- C'est la prof dont on est le plus proches. Peut-être qu'elle nous écoutera sans nous prendre pour des fous, qui sait ?
Sur l'escalier qui les menait au troisième étage, les L conversaient allègrement.
Après un instant de réflexion, Mara répondit à Zélie.
- De toute façon, ça ne coûte rien de lui en parler. Mlle Tirso-Molinier ne nous jugera pas pour si peu, dans le cas où on arriverait pas à la convaincre...

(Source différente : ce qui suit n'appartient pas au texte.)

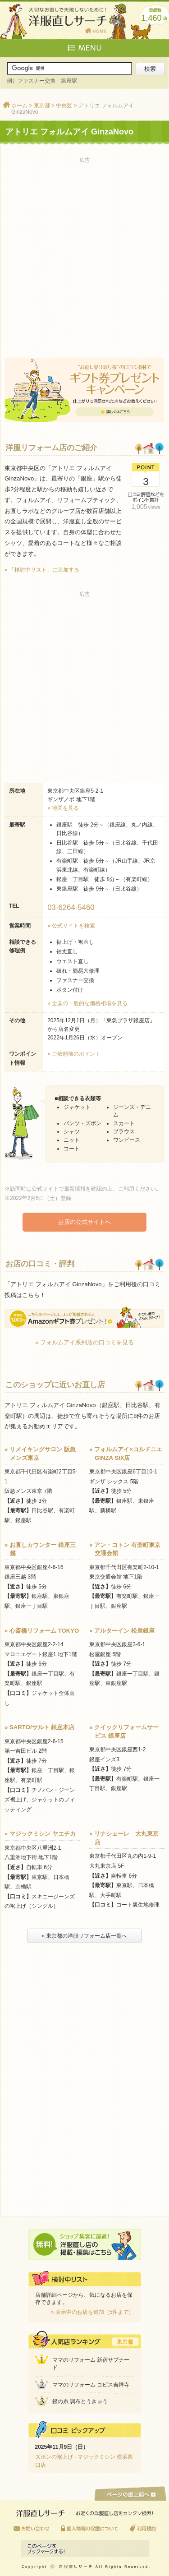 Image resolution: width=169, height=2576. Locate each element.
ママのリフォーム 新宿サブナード (90, 2364)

Ils gagnèrent rapidement la salle de littérature anglaise. Voyant que la porte était déverrouillée, ils entrèrent. Quelle ne fut pas la surprise générale lorsque leur professeure les accueillit. Elle qui arrivait d'ordinaire systématiquement en retard, voilà qu'elle était entrée en avance afin de préparer son cours. D'une voix tremblante, elle les salua.
- Hello, students...
Lui répondant de concert, les Littéraires mirent les tables en rond comme ils en avaient l'habitude, et prirent place. Martha allait ouvrir la bouche pour lui parler de leurs...expériences, mais elle se ravisa lorsqu'elle remarqua la pâleur et le tremblement des mains de Mlle Tirso-Molinier. Elle changea de script.
- Tout va bien, madame ?
Lentement, elle leva les yeux vers ses élèves.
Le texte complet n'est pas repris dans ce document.